Die Tötung von Menschen, die dem Land entfliehen wollten ist schlimm, sehr schlimm sogar. Aber genau so, wie jetzt Menschen über das Mittelmeer flüchten und dabei den Tod in Kauf nehmen, wusste jeder Mensch, der die DDR über die Mauer oder den Stacheldraht mit Todesfallen verlassen wollte, dass er dem Tot sehr nahe ist. Auch Gefängnis war dafür angedroht, ebenfalls Unrecht, aber gesetzlich fixiert und allgemein bekannt.

„Unrechtsstaat DDR“ assoziiert, dass es nur Unrecht gab. So war es nicht. Die DDR hatte ihre Gesetzte, die nicht immer schlecht waren. Jeder hatte ein Recht auf Bildung, auf eine Lehre, auf Arbeit, auf Wohnraum. Ist dies in einem „Unrechtsstaat“ üblich? Zugegeben, es gab Hindernisse, auch Unrecht, wenn man nicht dem Ideal entsprach. Auch ich durfte nicht studieren, was ich wollte, aber das Wort „Unrechtsstaat“ halte ich dennoch für sachlich falsch.

Die „Flüchtlingskrise“ lässt die Europäische Union derzeit zerfallen. Ranghohe Politiker der EU-Staaten Ungarn, Tschechien, Slowakei, Polen, England u.s.w. äußern, dass Deutschlands Regierung europäisches Recht und sogar das Grundgesetz in Bezug auf das Asylrecht bricht. Diese durchaus humanitär verständlichen Maßnahmen unserer Regierung sind offenbar wirklich „Unrecht“ im Sinne derzeitig geltender Gesetzestexte. Sonst würden diese EU-Politiker nicht so über deutsche Politiker reden. Dennoch würde kein Mensch dieser Länder die BRD als „Unrechtsstaat“ bezeichnen.

Unrecht wird auch ausgeübt, wenn z.B. bei sonst gleichen Voraussetzungen ein Bürger weniger Lohn erhält, nur weil er im Osten der Republik lebt. Auch ein Rentner aus Thüringen, Sachsen oder Brandenburg erhält fast 10% weniger Rente, nur weil er im Osten und nicht im Westen arbeitete.
Wohlgemerkt, bei sonst gleichen Bedingungen und Voraussetzungen gegenüber einem Bürger in Bayern, Hessen oder Schleswig-Holstein.

Nach 25 Jahren Wiedervereinigung ist auch dies „Unrecht“, denn die Regierungen begründeten die Notwendigkeit der unterschiedlichen Löhne, Gehälter und Renten mit fehlenden Geldern, und die im Osten lebenden Menschen akzeptierten dies. Nun, wo plötzlich das Geld nur so sprudelt, wo sogar bisher baulich unzureichende Schulen für Flüchtlinge mit viel Geld hergerichtet werden können, schwindet dieses Verständnis und es kommt das Gefühl auf, dass die Flüchtlinge besser behandelt werden, als die „Ostdeutschen“. Es wird als „Unrecht“ empfunden und erklärt zumindest mir, die unterschiedliche Willkommenskultur und die Entstehung von Pegida und anderen demokratisch legitimierten Strömungen.

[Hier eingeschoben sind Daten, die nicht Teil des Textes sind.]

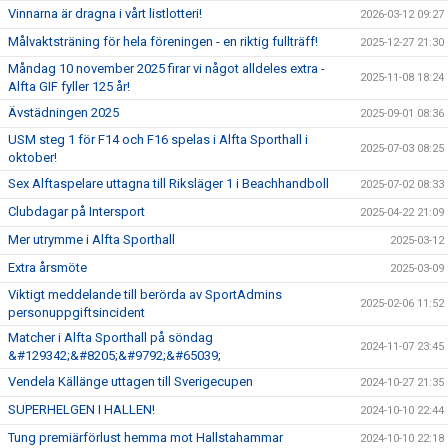
Vinnarna är dragna i vårt listlotteri!
2026-03-12 09:27
Målvaktsträning för hela föreningen - en riktig fullträff!
2025-12-27 21:30
Måndag 10 november 2025 firar vi något alldeles extra -
2025-11-08 18:24
Alfta GIF fyller 125 år!
Ävstädningen 2025
2025-09-01 08:36
USM steg 1 för F14 och F16 spelas i Alfta Sporthall i
2025-07-03 08:25
oktober!
Sex Alftaspelare uttagna till Riksläger 1 i Beachhandboll
2025-07-02 08:33
Clubdagar på Intersport
2025-04-22 21:09
Mer utrymme i Alfta Sporthall
2025-03-12
Extra årsmöte
2025-03-09
Viktigt meddelande till berörda av SportAdmins
2025-02-06 11:52
personuppgiftsincident
Matcher i Alfta Sporthall på söndag
2024-11-07 23:45
&#129342;&#8205;&#9792;&#65039;
Vendela Källänge uttagen till Sverigecupen
2024-10-27 21:35
SUPERHELGEN I HALLEN!
2024-10-10 22:44
Tung premiärförlust hemma mot Hallstahammar
2024-10-10 22:18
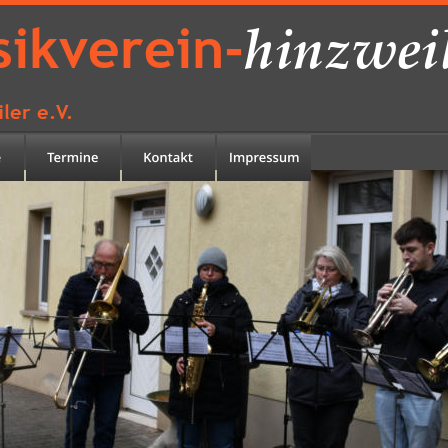
hinzwei
ikverein-
ler e.V.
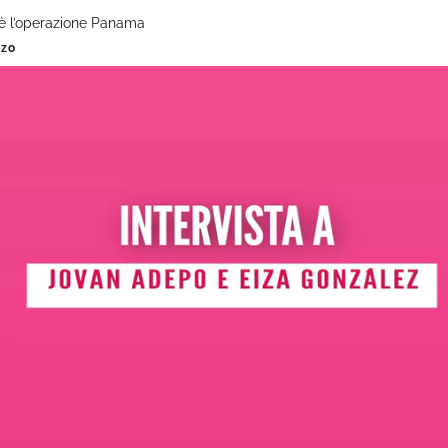
s’è l’operazione Panama
nzo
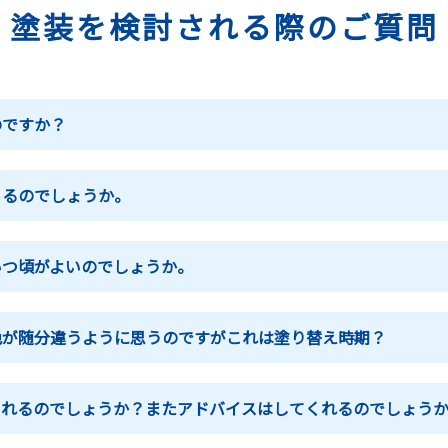
塗装を検討される際のご質問
のですか？
こるのでしょうか。
いつ頃がよいのでしょうか。
色が随分違うように思うのですがこれは塗り替え時期？
られるのでしょうか？またアドバイスはしてくれるのでしょう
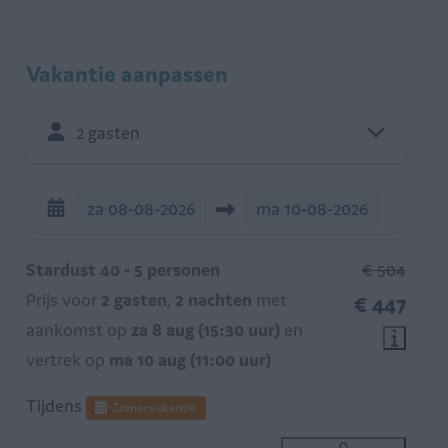
Vakantie aanpassen
2 gasten
za
08-08-2026
ma
10-08-2026
Stardust 40 - 5 personen
€ 504
Prijs voor
2 gasten
,
2 nachten
met
€ 447
aankomst op
za 8 aug (15:30 uur)
en
vertrek op
ma 10 aug (11:00 uur)
Tijdens
Zomervakantie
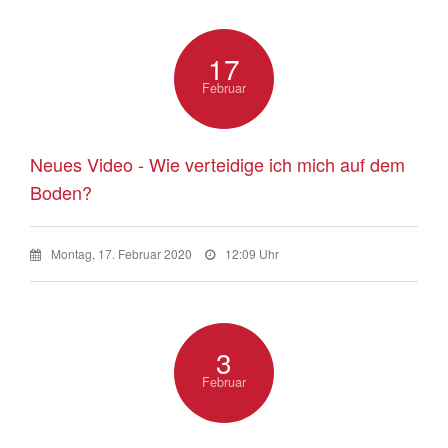
17
Februar
Neues Video - Wie verteidige ich mich auf dem
Boden?
Montag, 17. Februar 2020
12:09 Uhr
3
Februar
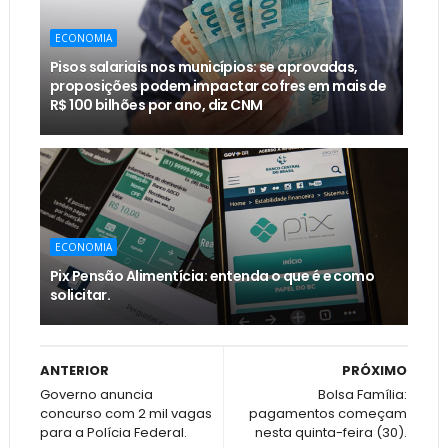
ECONOMIA
Pisos salariais nos municípios: se aprovadas,
proposições podem impactar cofres em mais de
R$ 100 bilhões por ano, diz CNM
ECONOMIA
Pix Pensão Alimentícia: entenda o que é e como
solicitar.
ANTERIOR
PRÓXIMO
Governo anuncia
Bolsa Família:
concurso com 2 mil vagas
pagamentos começam
para a Polícia Federal.
nesta quinta-feira (30).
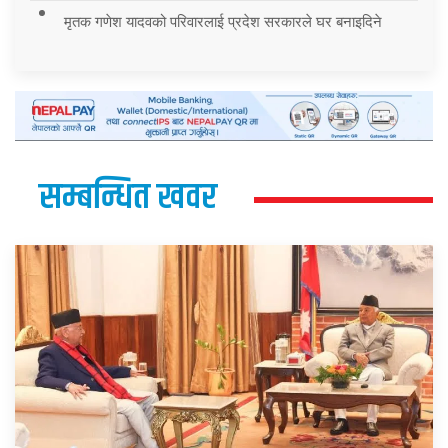
मृतक गणेश यादवको परिवारलाई प्रदेश सरकारले घर बनाइदिने
सम्बन्धित खवर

Dennoch ist die BRD, wie auch die DDR kein „Unrechtsstaat“. Ich würde mich freuen, wenn Euer Kurs dies zukünftig ähnlich sieht. Wenn Ihr sagt, dass Unrecht geschah ist das völlig in Ordnung, das Wort „Unrechtsstaat“ aber ist nicht richtig und sollte aus dem Vokabular gestrichen werden.